* The task:
After finding the line containing "Dit helpt ons" below, please output that line and each following one through the line containing "en de overdracht", exactly as written.

Page images and extracted text:
-.-.-

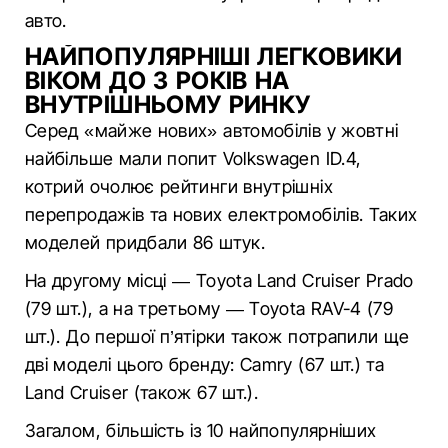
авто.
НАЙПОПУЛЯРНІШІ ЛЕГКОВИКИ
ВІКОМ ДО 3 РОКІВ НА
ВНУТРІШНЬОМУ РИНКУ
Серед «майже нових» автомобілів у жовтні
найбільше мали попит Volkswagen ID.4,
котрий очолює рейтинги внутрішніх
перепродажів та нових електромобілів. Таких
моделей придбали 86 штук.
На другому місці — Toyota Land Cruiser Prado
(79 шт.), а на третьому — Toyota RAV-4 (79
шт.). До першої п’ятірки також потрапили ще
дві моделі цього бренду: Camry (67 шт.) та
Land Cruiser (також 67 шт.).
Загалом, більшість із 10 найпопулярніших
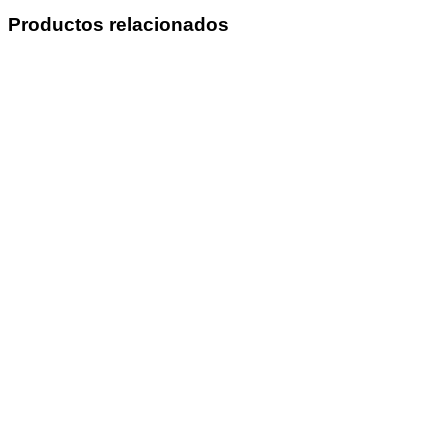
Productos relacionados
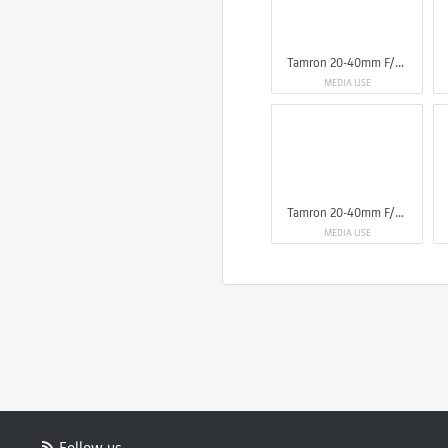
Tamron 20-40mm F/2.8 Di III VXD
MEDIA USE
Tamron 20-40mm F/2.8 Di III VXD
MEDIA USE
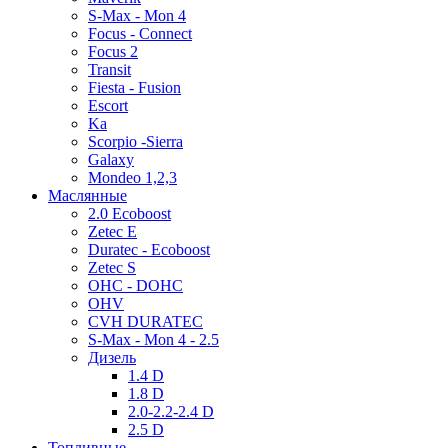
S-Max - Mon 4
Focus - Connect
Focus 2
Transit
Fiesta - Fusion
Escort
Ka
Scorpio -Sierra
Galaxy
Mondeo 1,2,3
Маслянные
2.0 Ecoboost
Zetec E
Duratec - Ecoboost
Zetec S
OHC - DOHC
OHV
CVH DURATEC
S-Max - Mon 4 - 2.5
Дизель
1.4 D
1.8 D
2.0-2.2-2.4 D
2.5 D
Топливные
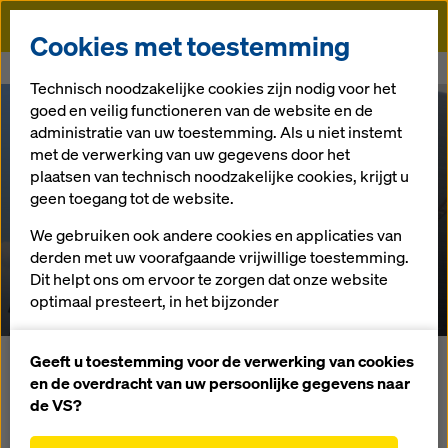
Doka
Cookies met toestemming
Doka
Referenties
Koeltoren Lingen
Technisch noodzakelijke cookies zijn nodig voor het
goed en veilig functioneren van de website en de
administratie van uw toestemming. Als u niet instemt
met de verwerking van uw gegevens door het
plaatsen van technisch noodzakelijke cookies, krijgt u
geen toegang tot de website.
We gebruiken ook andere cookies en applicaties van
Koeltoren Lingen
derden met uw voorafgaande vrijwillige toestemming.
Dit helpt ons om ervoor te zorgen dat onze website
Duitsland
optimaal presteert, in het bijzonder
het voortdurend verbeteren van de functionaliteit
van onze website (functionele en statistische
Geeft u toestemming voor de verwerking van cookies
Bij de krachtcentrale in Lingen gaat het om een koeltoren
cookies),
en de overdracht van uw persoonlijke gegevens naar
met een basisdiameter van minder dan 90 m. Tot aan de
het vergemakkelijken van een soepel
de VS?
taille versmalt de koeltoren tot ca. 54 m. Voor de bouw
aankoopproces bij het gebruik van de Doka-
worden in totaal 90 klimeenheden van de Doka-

-.-.-

* Task result:
Dit helpt ons om ervoor te zorgen dat onze website
Duitsland
optimaal presteert, in het bijzonder
het voortdurend verbeteren van de functionaliteit
van onze website (functionele en statistische
Geeft u toestemming voor de verwerking van cookies
Bij de krachtcentrale in Lingen gaat het om een koeltoren
cookies),
en de overdracht van uw persoonlijke gegevens naar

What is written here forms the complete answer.